* DATA SHOWN *
>>>
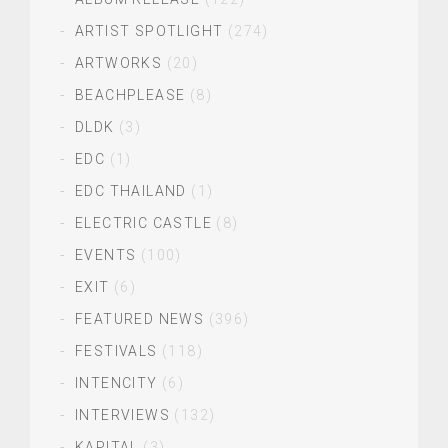
ARTIST SPOTLIGHT
(274)
ARTWORKS
(20)
BEACHPLEASE
(8)
DLDK
(3)
EDC
(1)
EDC THAILAND
(1)
ELECTRIC CASTLE
(8)
EVENTS
(100)
EXIT
(6)
FEATURED NEWS
(396)
FESTIVALS
(118)
INTENCITY
(6)
INTERVIEWS
(132)
KAPITAL
(3)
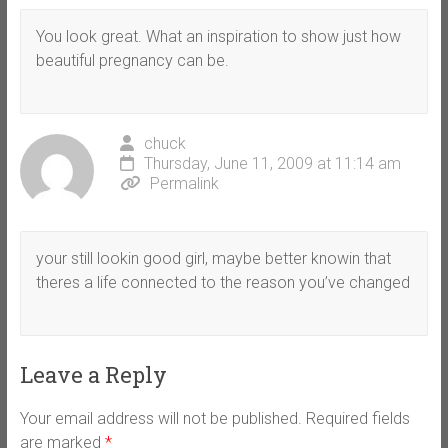
You look great. What an inspiration to show just how
beautiful pregnancy can be.
chuck
Thursday, June 11, 2009 at 11:14 am
Permalink
your still lookin good girl, maybe better knowin that
theres a life connected to the reason you’ve changed
Leave a Reply
Your email address will not be published.
Required fields
are marked
*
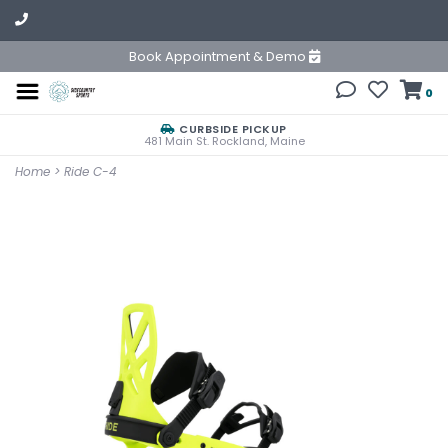
Book Appointment & Demo
0
CURBSIDE PICKUP
481 Main St. Rockland, Maine
Home
>
Ride C-4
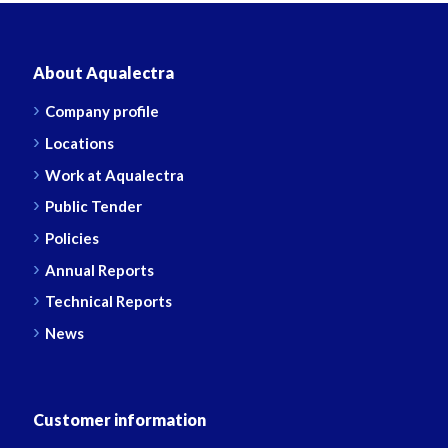
About Aqualectra
Company profile
Locations
Work at Aqualectra
Public Tender
Policies
Annual Reports
Technical Reports
News
Customer information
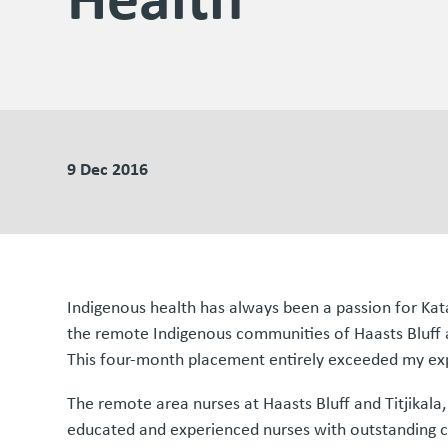
9 Dec 2016
Indigenous health has always been a passion for Kat
the remote Indigenous communities of Haasts Bluff a
This four-month placement entirely exceeded my ex
The remote area nurses at Haasts Bluff and Titjikal
educated and experienced nurses with outstanding cli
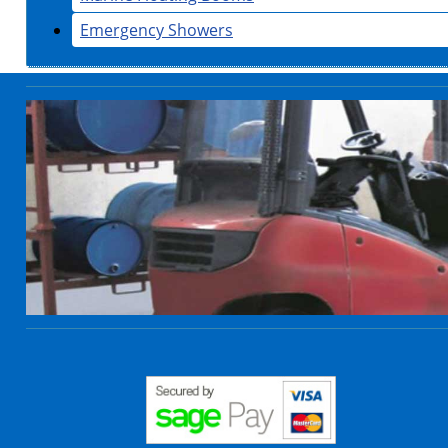
Emergency Showers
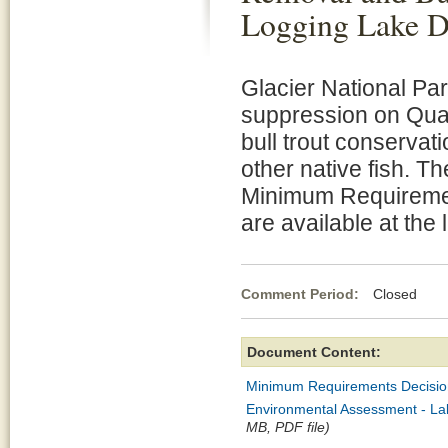
Logging Lake D
Glacier National Par
suppression on Quar
bull trout conservat
other native fish. 
Minimum Requiremen
are available at the 
Comment Period:
Closed De
Document Content:
Minimum Requirements Decisio
Environmental Assessment - Lak
MB, PDF file)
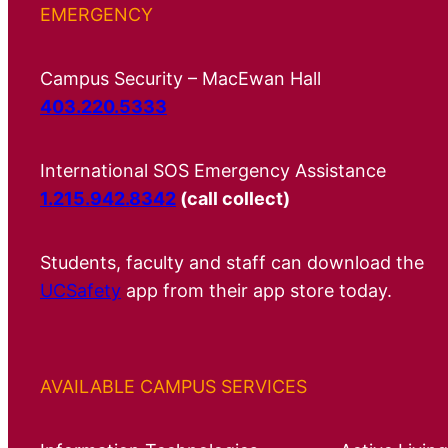
EMERGENCY
Campus Security – MacEwan Hall
403.220.5333
International SOS Emergency Assistance
1.215.942.8342
(call collect)
Students, faculty and staff can download the
UCSafety
app from their app store today.
AVAILABLE CAMPUS SERVICES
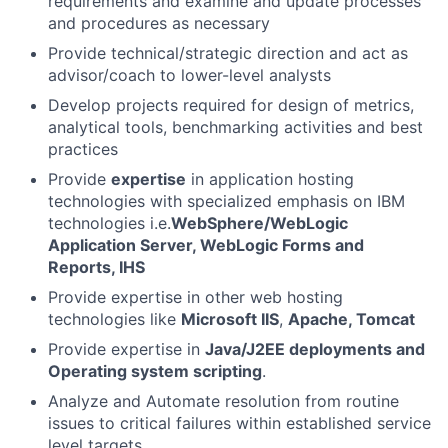
requirements and examine and update processes
and procedures as necessary
Provide technical/strategic direction and act as
advisor/coach to lower-level analysts
Develop projects required for design of metrics,
analytical tools, benchmarking activities and best
practices
Provide
expertise
in application hosting
technologies with specialized emphasis on IBM
technologies i.e.
WebSphere/WebLogic
Application Server, WebLogic Forms and
Reports, IHS
Provide expertise in other web hosting
technologies like
Microsoft IIS
,
Apache, Tomcat
Provide expertise in
Java/J2EE deployments and
Operating system scripting
.
Analyze and Automate resolution from routine
issues to critical failures within established service
level targets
<<<
* WORK TASK *
Of the entries above, tally the lines with "Bluff" in them. Only the total should be given.

* OUTPUT OF THE TASK *
2